Chart a course and then revise
Take some time to think about the goals that you would like to accomplish. Be clear and make sure they are really the ones that you desire. If possible, research and learn as much about them as you can. Change or revise your goals as needed. Three months from now your goals may look very different then they did from the beginning. Being flexible so that you can alter and rearrange goals that no longer work for you, will leave you open to create new ones.
Pen to Paper
When you have came up with your list of goals, write them down. Studies show that goals are better realized when you actually set a pen to paper. You breathe life into your ideas and make them more tangible when they are written down. Being able to review a list is helpful in deciding what we really want to pursue.
Scale the goal
When setting a new goal make sure it is something that you are genuinely interested in. If you are unsure about a goal then scale the goal from 1-10, 1 being “I really have no interest in this” and 10 being “Let’s rock this”. If the goal falls anywhere below an 8 then I suggest you do one of two things: decide how you can make it closer to a 10, or look at the goal you have set and think about whether it’s really worth pursuing.
Taking on goals that you know you simply cannot succeed at will only prevent you from accomplishing the ones you can. Keep your list manageable; don’t make it unreasonably large or daunting. Start with goals that you can more easily accomplish; this will get you energized and feeling positive for other goals on the list that may take more time or patience. Having a long list of things you want to accomplish may look impressive but can start to feel so daunting that none of the goals get completed.
Timing is everything
When looking at your goals, consider when they will start and when they will finish. If you merely set goals with no timeline then chances are they may never happen. I encourage clients to use their calendars and fill out several days, weeks or months at a time. It is amazing when you have an idea of what you are doing and when, how much easier the task can seem to accomplish.
Assume the position
To succeed at something, you have to commit to it entirely and “assume the position”. As children, we could easily become anything we desired by simply visualizing it with few restrictions. As adults, we have to exercise our inner child more and be open to possibility. For instance, I tell clients if you want to be a great cook, then you must act, talk and channel cooking as if you are a great cook!

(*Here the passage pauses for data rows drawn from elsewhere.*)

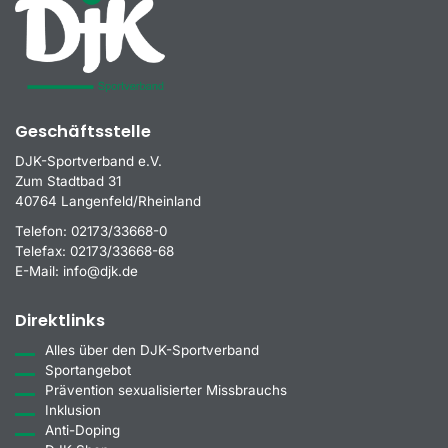
Geschäftsstelle
DJK-Sportverband e.V.
Zum Stadtbad 31
40764 Langenfeld/Rheinland
Telefon:
02173/33668-0
Telefax:
02173/33668-68
E-Mail:
info@djk.de
Direktlinks
Alles über den DJK-Sportverband
Sportangebot
Prävention sexualisierter Missbrauchs
Inklusion
Anti-Doping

Your body and mind, when working as one can accomplish much more then when they work separately.
Divide and conquer
If the list you made is realistic and you want to succeed at all the items you have written down, then prioritize. It is best to start with smaller things that will help build momentum. For instance if your list includes “clean desk top” as one of the items, and “clean bedroom” as another, then build momentum by doing your smaller task first, and moving to the larger task second. You will build a sense of accomplishment, which help you carry on with larger tasks.
Get a different perspective
When setting goals that seem daunting, try taking on a new perspective. Looking at your goal in a different way, seeing where you can enhance what you are trying to accomplish, can be a great service. Ask others how they have accomplished similar goals or how they are working toward accomplishing them. Being open to opinions can save you loads of time and actually give you insight into faster completion of your own goals.
When you have accomplished a goal, before setting off on the next one, make sure to celebrate what you have done. It may be as simple as a coffee break or as elaborate as a dinner out. Completing a goal and being rewarded for it will establish positive reinforcement, which makes it more likely for you to continue working down your list. Hard work should always be rewarded with play!